◆ **Exercise directions**
The entries below must be repeated exactly. None may be skipped.

== Segment start ==

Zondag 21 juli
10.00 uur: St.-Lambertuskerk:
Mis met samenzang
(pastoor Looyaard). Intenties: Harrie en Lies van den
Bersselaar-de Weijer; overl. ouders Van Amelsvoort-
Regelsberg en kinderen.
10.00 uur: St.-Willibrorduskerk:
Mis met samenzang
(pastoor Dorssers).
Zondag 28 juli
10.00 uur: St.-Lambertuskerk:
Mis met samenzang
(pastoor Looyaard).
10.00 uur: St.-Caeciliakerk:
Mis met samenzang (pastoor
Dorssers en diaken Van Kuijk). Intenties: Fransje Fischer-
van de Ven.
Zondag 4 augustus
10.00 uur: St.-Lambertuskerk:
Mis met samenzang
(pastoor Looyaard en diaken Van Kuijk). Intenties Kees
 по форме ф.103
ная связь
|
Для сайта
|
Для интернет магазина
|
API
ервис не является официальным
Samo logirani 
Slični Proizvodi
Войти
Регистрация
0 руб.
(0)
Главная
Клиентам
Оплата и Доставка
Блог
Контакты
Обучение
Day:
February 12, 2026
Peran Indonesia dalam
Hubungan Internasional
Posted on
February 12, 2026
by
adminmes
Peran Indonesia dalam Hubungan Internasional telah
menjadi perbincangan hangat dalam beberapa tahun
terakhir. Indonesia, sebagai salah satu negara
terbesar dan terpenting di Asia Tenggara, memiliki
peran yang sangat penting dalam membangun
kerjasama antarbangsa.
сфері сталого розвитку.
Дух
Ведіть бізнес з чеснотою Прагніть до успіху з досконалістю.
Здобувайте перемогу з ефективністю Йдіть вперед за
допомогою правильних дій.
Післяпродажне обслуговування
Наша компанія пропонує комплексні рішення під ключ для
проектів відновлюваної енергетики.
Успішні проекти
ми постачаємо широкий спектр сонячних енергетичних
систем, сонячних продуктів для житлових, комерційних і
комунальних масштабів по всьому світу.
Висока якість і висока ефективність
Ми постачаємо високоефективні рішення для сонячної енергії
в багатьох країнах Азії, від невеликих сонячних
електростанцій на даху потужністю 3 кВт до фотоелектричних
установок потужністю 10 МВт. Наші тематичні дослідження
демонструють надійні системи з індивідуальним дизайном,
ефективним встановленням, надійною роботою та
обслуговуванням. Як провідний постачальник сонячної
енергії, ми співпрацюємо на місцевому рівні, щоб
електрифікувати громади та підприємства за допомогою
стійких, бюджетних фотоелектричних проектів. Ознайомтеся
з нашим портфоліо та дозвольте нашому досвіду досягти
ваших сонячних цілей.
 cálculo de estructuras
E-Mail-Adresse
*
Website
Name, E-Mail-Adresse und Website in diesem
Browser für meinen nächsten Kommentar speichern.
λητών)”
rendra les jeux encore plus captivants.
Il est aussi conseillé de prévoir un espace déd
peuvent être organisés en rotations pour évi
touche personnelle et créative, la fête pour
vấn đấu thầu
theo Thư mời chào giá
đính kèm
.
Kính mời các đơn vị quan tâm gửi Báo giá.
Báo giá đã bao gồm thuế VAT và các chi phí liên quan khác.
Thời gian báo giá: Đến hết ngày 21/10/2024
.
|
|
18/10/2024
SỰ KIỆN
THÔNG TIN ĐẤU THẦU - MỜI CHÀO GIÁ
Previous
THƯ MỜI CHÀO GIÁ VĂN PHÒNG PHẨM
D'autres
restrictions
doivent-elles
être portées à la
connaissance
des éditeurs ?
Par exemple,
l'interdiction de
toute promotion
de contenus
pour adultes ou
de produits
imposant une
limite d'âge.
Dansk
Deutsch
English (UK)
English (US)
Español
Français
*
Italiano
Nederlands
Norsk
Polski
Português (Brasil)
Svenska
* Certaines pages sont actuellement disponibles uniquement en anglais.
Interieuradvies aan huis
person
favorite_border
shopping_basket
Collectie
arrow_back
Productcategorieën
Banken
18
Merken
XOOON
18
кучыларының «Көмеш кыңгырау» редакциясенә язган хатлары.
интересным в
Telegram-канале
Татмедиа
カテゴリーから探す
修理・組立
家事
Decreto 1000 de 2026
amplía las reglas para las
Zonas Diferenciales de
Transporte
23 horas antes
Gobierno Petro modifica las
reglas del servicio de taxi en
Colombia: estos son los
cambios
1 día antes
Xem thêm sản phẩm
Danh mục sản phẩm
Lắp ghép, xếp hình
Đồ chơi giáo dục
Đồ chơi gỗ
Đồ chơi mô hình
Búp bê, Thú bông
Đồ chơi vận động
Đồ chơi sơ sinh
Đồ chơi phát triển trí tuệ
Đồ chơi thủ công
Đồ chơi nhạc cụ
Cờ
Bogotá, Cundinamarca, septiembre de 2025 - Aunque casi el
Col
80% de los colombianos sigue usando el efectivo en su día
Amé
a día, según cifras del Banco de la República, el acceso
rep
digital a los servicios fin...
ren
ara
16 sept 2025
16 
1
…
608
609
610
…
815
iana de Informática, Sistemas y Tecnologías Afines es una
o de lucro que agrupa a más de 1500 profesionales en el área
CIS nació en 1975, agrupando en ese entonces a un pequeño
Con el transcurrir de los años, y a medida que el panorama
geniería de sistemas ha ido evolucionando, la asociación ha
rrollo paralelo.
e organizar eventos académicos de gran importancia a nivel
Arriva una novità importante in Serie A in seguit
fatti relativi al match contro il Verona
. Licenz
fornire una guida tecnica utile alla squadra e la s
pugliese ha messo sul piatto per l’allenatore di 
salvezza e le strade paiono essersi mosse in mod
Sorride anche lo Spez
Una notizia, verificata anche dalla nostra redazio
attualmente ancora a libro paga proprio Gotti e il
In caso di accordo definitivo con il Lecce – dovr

== Segment end ==

◆ **Response area**
Zondag 21 juli
10.00 uur: St.-Lambertuskerk:
Mis met samenzang
(pastoor Looyaard). Intenties: Harrie en Lies van den
Bersselaar-de Weijer; overl. ouders Van Amelsvoort-
Regelsberg en kinderen.
10.00 uur: St.-Willibrorduskerk:
Mis met samenzang
(pastoor Dorssers).
Zondag 28 juli
10.00 uur: St.-Lambertuskerk:
Mis met samenzang
(pastoor Looyaard).
10.00 uur: St.-Caeciliakerk:
Mis met samenzang (pastoor
Dorssers en diaken Van Kuijk). Intenties: Fransje Fischer-
van de Ven.
Zondag 4 augustus
10.00 uur: St.-Lambertuskerk:
Mis met samenzang
(pastoor Looyaard en diaken Van Kuijk). Intenties Kees
 по форме ф.103
ная связь
|
Для сайта
|
Для интернет магазина
|
API
ервис не является официальным
Samo logirani 
Slični Proizvodi
Войти
Регистрация
0 руб.
(0)
Главная
Клиентам
Оплата и Доставка
Блог
Контакты
Обучение
Day:
February 12, 2026
Peran Indonesia dalam
Hubungan Internasional
Posted on
February 12, 2026
by
adminmes
Peran Indonesia dalam Hubungan Internasional telah
menjadi perbincangan hangat dalam beberapa tahun
terakhir. Indonesia, sebagai salah satu negara
terbesar dan terpenting di Asia Tenggara, memiliki
peran yang sangat penting dalam membangun
kerjasama antarbangsa.
сфері сталого розвитку.
Дух
Ведіть бізнес з чеснотою Прагніть до успіху з досконалістю.
Здобувайте перемогу з ефективністю Йдіть вперед за
допомогою правильних дій.
Післяпродажне обслуговування
Наша компанія пропонує комплексні рішення під ключ для
проектів відновлюваної енергетики.
Успішні проекти
ми постачаємо широкий спектр сонячних енергетичних
систем, сонячних продуктів для житлових, комерційних і
комунальних масштабів по всьому світу.
Висока якість і висока ефективність
Ми постачаємо високоефективні рішення для сонячної енергії
в багатьох країнах Азії, від невеликих сонячних
електростанцій на даху потужністю 3 кВт до фотоелектричних
установок потужністю 10 МВт. Наші тематичні дослідження
демонструють надійні системи з індивідуальним дизайном,
ефективним встановленням, надійною роботою та
обслуговуванням. Як провідний постачальник сонячної
енергії, ми співпрацюємо на місцевому рівні, щоб
електрифікувати громади та підприємства за допомогою
стійких, бюджетних фотоелектричних проектів. Ознайомтеся
з нашим портфоліо та дозвольте нашому досвіду досягти
ваших сонячних цілей.
 cálculo de estructuras
E-Mail-Adresse
*
Website
Name, E-Mail-Adresse und Website in diesem
Browser für meinen nächsten Kommentar speichern.
λητών)”
rendra les jeux encore plus captivants.
Il est aussi conseillé de prévoir un espace déd
peuvent être organisés en rotations pour évi
touche personnelle et créative, la fête pour
vấn đấu thầu
theo Thư mời chào giá
đính kèm
.
Kính mời các đơn vị quan tâm gửi Báo giá.
Báo giá đã bao gồm thuế VAT và các chi phí liên quan khác.
Thời gian báo giá: Đến hết ngày 21/10/2024
.
|
|
18/10/2024
SỰ KIỆN
THÔNG TIN ĐẤU THẦU - MỜI CHÀO GIÁ
Previous
THƯ MỜI CHÀO GIÁ VĂN PHÒNG PHẨM
D'autres
restrictions
doivent-elles
être portées à la
connaissance
des éditeurs ?
Par exemple,
l'interdiction de
toute promotion
de contenus
pour adultes ou
de produits
imposant une
limite d'âge.
Dansk
Deutsch
English (UK)
English (US)
Español
Français
*
Italiano
Nederlands
Norsk
Polski
Português (Brasil)
Svenska
* Certaines pages sont actuellement disponibles uniquement en anglais.
Interieuradvies aan huis
person
favorite_border
shopping_basket
Collectie
arrow_back
Productcategorieën
Banken
18
Merken
XOOON
18
кучыларының «Көмеш кыңгырау» редакциясенә язган хатлары.
интересным в
Telegram-канале
Татмедиа
カテゴリーから探す
修理・組立
家事
Decreto 1000 de 2026
amplía las reglas para las
Zonas Diferenciales de
Transporte
23 horas antes
Gobierno Petro modifica las
reglas del servicio de taxi en
Colombia: estos son los
cambios
1 día antes
Xem thêm sản phẩm
Danh mục sản phẩm
Lắp ghép, xếp hình
Đồ chơi giáo dục
Đồ chơi gỗ
Đồ chơi mô hình
Búp bê, Thú bông
Đồ chơi vận động
Đồ chơi sơ sinh
Đồ chơi phát triển trí tuệ
Đồ chơi thủ công
Đồ chơi nhạc cụ
Cờ
Bogotá, Cundinamarca, septiembre de 2025 - Aunque casi el
Col
80% de los colombianos sigue usando el efectivo en su día
Amé
a día, según cifras del Banco de la República, el acceso
rep
digital a los servicios fin...
ren
ara
16 sept 2025
16 
1
…
608
609
610
…
815
iana de Informática, Sistemas y Tecnologías Afines es una
o de lucro que agrupa a más de 1500 profesionales en el área
CIS nació en 1975, agrupando en ese entonces a un pequeño
Con el transcurrir de los años, y a medida que el panorama
geniería de sistemas ha ido evolucionando, la asociación ha
rrollo paralelo.
e organizar eventos académicos de gran importancia a nivel
Arriva una novità importante in Serie A in seguit
fatti relativi al match contro il Verona
. Licenz
fornire una guida tecnica utile alla squadra e la s
pugliese ha messo sul piatto per l’allenatore di 
salvezza e le strade paiono essersi mosse in mod
Sorride anche lo Spez
Una notizia, verificata anche dalla nostra redazio
attualmente ancora a libro paga proprio Gotti e il
In caso di accordo definitivo con il Lecce – dovr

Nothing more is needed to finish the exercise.